The idea that human behavior is a combination of both nature and nurture has become the prevailing view within psychology. However, untangling the way these two factors interact to produce certain behaviors is complex. For example, some genetic mutations make an individual more likely to develop a certain mental illness, but the degree of that illness can be mitigated by positive (nurturing) behavioral interventions.
Thinking is a higher level of mental activity that involves manipulating information in ways that allow for making decisions, solving problems, and creating new ideas (Piaget, 1936). Children’s cognitive development activities begin with building knowledge, which makes them capable of learning more and being able to solve problems.
Other mental activities that involve thinking are perceiving objects and events in the environment, acting skillfully on them, storing and retrieving memory, and creating conceptualizations (Kashyap & Minda, 2016). These are often seen as precursors to more advanced forms of thinking. In fact, thinking is only one component of a broad domain of human mental activity that includes personality and temperament. These other activities include emotional regulation, problem-solving, coping with stress, and forming relationships.
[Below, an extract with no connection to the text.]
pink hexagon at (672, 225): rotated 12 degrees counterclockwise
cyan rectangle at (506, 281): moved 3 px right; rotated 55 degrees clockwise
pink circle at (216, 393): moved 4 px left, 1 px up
Continuity and Discontinuity in Cognitive Development
One of the central debates in cognitive developmental research is whether or not growth and development occurs in gradual, continuous steps. Some researchers, like Piaget, believe that the development process is largely linear and step-like, while others, such as Sternberg and Okagaki, argue for discontinuous development.
Discontinuous development proposes that individuals move from one stage to the next with sudden shifts, often without warning or signs of progressive change. For example, a child who was once struggling with language acquisition might suddenly seem to have a breakthrough and be able to form complex sentences.
A key part of this concept is that development can occur in qualitative as well as quantitative changes. This means that a change from one level of skills to another is not simply progressing up a ladder, but also reshaping or even discarding earlier levels in the process.
In this way, a discontinuous approach to cognitive development can be useful in understanding certain milestones, such as the ability of infants to recognize their own reflection in a mirror, or the fact that children from low-income families often seem to lag behind their peers when it comes to math, even as they progress through school. However, there are some drawbacks to this type of thinking. It can be easy to get caught up on highlighting these big, dramatic changes in an individual’s life, and miss the more subtle and incremental ways that their understanding or abilities may have grown.